Where the speed limits on our Amanda backups appear to be in 2023
A bit over five years ago, I wrote about the increasingly surprising speed limits on our Amanda backups. At that time we were using spinning rust hard drives on both the Amanda backup servers and our fileservers of the time, 10G networking on the Amanda servers, and 1G networking on the fileservers (for reasons). Generally this made either the Amanda 'holding disk' (where it streams backups to) or the fileserver 1G networking the limit on our backup speeds. Since then there have been two significant changes.
The first change was the move to our Linux fileservers, with 10G networking and SSD storage. With SSDs, we had both greatly increased read bandwidth and greatly increased IOs per second (which matters for scanning filesystems and figuring out what to back up for incremental backups). This unambiguously moved the limit on our backup speeds to the write speed of our Amanda 'holding disks', which were a striped set of HDDs. With some hand-waving the striped filesystem could do around 200 Mbytes/sec (starting out higher and then dropping over time), which was under what the fileservers could now deliver.
For a while we were okay with this, but as people kept using more space on our fileservers, we became increasingly interested in improving the situation. Moving to a striped filesystem involving more HDDs wasn't a good solution for us, because losing even a single HDD caused the loss of Amanda's holding filesystem, which generally took out at least one night's worth of backups. So, after working out that SSD write volume limits were a problem in this workload, we took a deep breath and bought some expensive 'enterprise' grade SSDs with high write endurance to use as our Amanda holding disks. Because we really want our backups to always succeed, we use these SSDs in mirrored pairs for our Amanda holding disk filesystems.

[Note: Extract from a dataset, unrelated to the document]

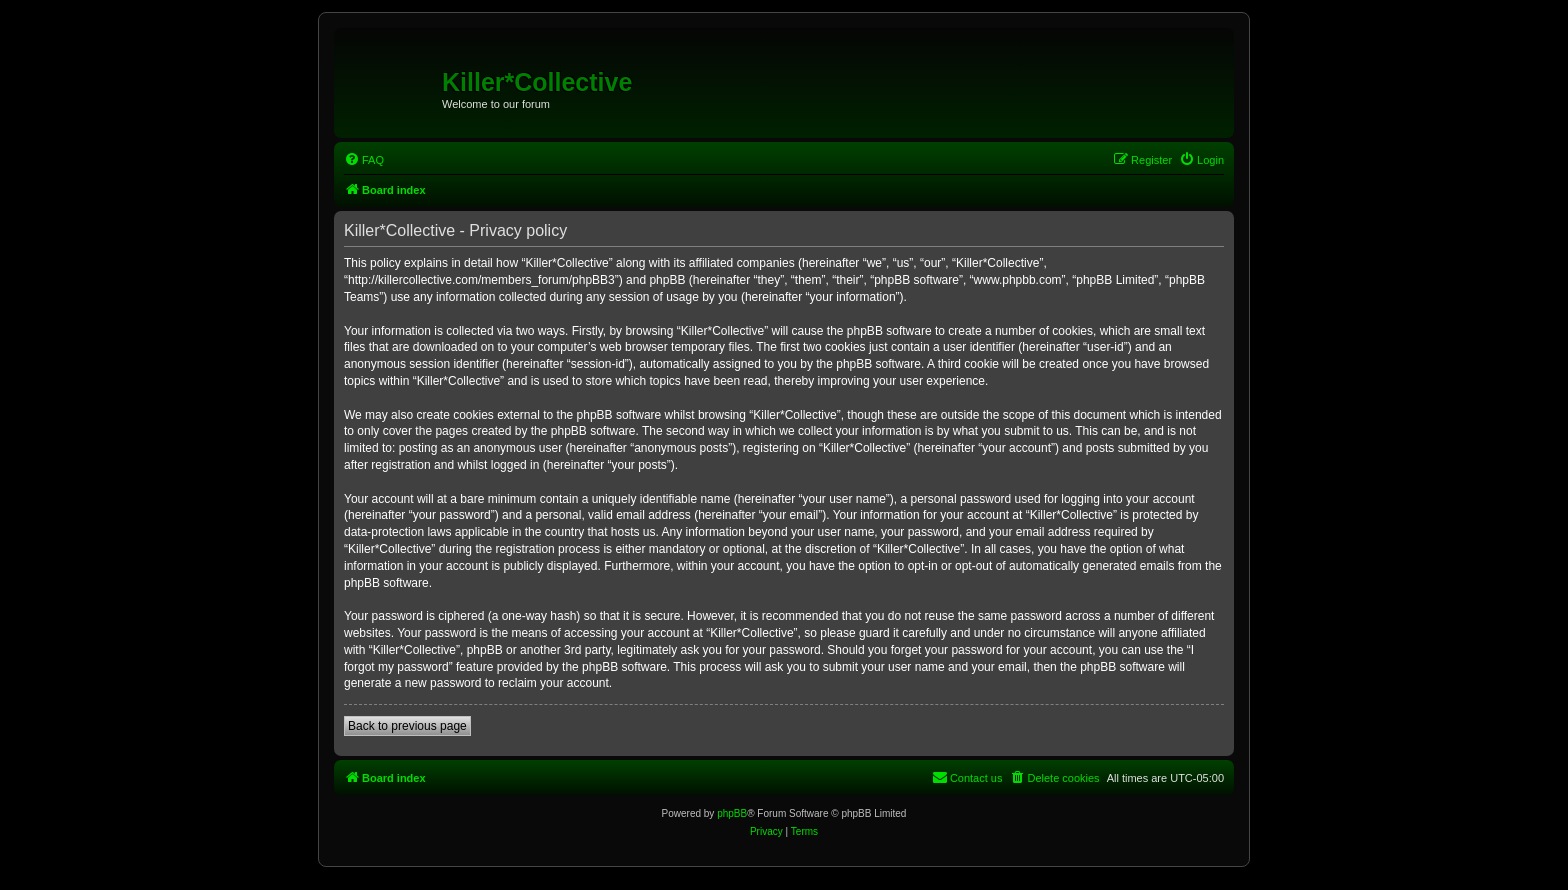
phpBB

Technically, this new setup has probably not changed where the speed limit is of our Amanda backups. Based on our metrics, the Amanda holding disks can do about 500 Mbytes/second of sustained write bandwidth, and this appears to be the speed limit; we see the disks at 100% utilization and both the network and disk at 500 Mbytes/second. However, this is significantly higher than what we used to be getting, and it's noticeably shortened our backups.
Improving this would probably require going to NVMe drives, which might be able to sustain enough write bandwidth to make the 10G networking link the limiting factor. Or perhaps we'd find that fileservers couldn't scan their filesystems, run tar, and so on fast enough to saturate 10G.
(We'd need high write endurance NVMe drives, which would probably have to be 'enterprise' style drives in the U.2 form factor. Our Amanda backup servers don't need hot-swap drive bays because we can shut them down more or less any time we want to, so we'd probably be fine with high write endurance NVMe M.2 drives. We could probably even put them on a PCIe card.)